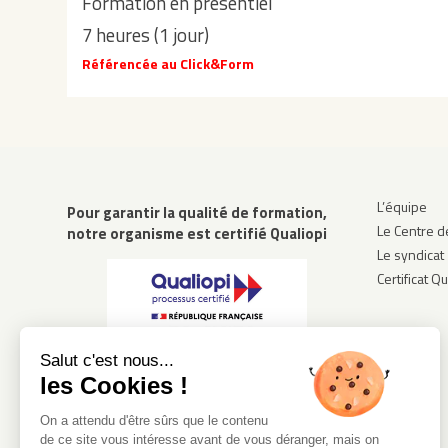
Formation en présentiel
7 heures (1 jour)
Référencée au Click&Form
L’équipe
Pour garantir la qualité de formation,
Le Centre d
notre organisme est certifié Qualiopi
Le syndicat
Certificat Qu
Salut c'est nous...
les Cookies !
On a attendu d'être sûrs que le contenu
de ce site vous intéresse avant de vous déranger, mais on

- - -

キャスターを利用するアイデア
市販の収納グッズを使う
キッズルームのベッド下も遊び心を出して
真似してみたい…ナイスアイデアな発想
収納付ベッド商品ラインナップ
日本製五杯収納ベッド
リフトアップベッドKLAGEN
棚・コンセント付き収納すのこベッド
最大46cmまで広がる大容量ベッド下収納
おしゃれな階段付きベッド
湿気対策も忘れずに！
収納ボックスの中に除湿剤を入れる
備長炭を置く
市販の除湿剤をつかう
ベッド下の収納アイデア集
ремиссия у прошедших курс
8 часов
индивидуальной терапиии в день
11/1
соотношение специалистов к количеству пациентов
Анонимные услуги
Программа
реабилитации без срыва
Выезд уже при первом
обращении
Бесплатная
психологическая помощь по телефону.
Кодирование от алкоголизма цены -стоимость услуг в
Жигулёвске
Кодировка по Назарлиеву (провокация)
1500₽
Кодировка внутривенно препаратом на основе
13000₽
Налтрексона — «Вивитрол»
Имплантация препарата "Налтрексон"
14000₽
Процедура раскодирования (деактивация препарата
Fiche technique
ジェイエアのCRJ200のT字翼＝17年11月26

- - -

Return only the part of the records above that opens with the line containing "収納付ベッド商品ラインナップ" and closes with the line containing "ジェイエアのCRJ200のT字翼＝17年11月26", ends included.

[FINAL ANSWER]
収納付ベッド商品ラインナップ
日本製五杯収納ベッド
リフトアップベッドKLAGEN
棚・コンセント付き収納すのこベッド
最大46cmまで広がる大容量ベッド下収納
おしゃれな階段付きベッド
湿気対策も忘れずに！
収納ボックスの中に除湿剤を入れる
備長炭を置く
市販の除湿剤をつかう
ベッド下の収納アイデア集
ремиссия у прошедших курс
8 часов
индивидуальной терапиии в день
11/1
соотношение специалистов к количеству пациентов
Анонимные услуги
Программа
реабилитации без срыва
Выезд уже при первом
обращении
Бесплатная
психологическая помощь по телефону.
Кодирование от алкоголизма цены -стоимость услуг в
Жигулёвске
Кодировка по Назарлиеву (провокация)
1500₽
Кодировка внутривенно препаратом на основе
13000₽
Налтрексона — «Вивитрол»
Имплантация препарата "Налтрексон"
14000₽
Процедура раскодирования (деактивация препарата
Fiche technique
ジェイエアのCRJ200のT字翼＝17年11月26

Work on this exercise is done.